Bloom Energy Partners with Oracle for Major AI Data Center Project
Written by Emily J. Thompson, Senior Investment Analyst
Updated: 5 days ago
0mins
Should l Buy BE?
Source: seekingalpha
- Project Collaboration: Bloom Energy partners with Oracle and BorderPlex Digital Assets to develop the multi-billion dollar Project Jupiter AI data center in New Mexico, with Bloom's fuel cells providing up to 2.45 GW of power, replacing the previously planned gas turbines and diesel generators, thereby enhancing energy efficiency.
- Environmental Benefits: The new microgrid system will reduce nitrogen oxide emissions by 92% and significantly lower water usage for Project Jupiter, showcasing Bloom Energy's commitment to sustainability and aligning with the global shift towards green energy.

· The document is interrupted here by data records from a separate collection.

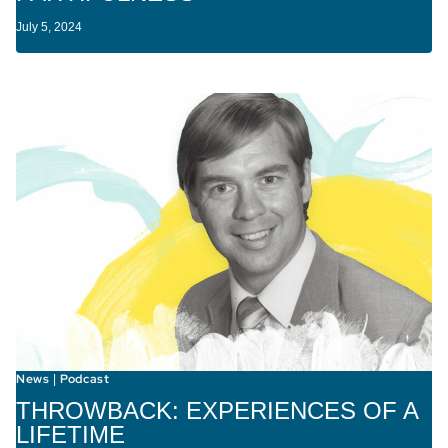
July 5, 2024
News
Podcast
|
THROWBACK: EXPERIENCES OF A
LIFETIME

- Cost Assurance: Oracle will continue to bear all energy costs for Project Jupiter, ensuring that the initiative does not impact residents' electricity rates or grid stability, which will enhance community support and trust in the project.
- Market Reaction: Bloom Energy's stock rose 2.3% in after-hours trading on Monday, reflecting positive market expectations regarding the partnership with Oracle, indicating investor confidence in the company's future growth potential, particularly in the rapidly expanding AI data center sector.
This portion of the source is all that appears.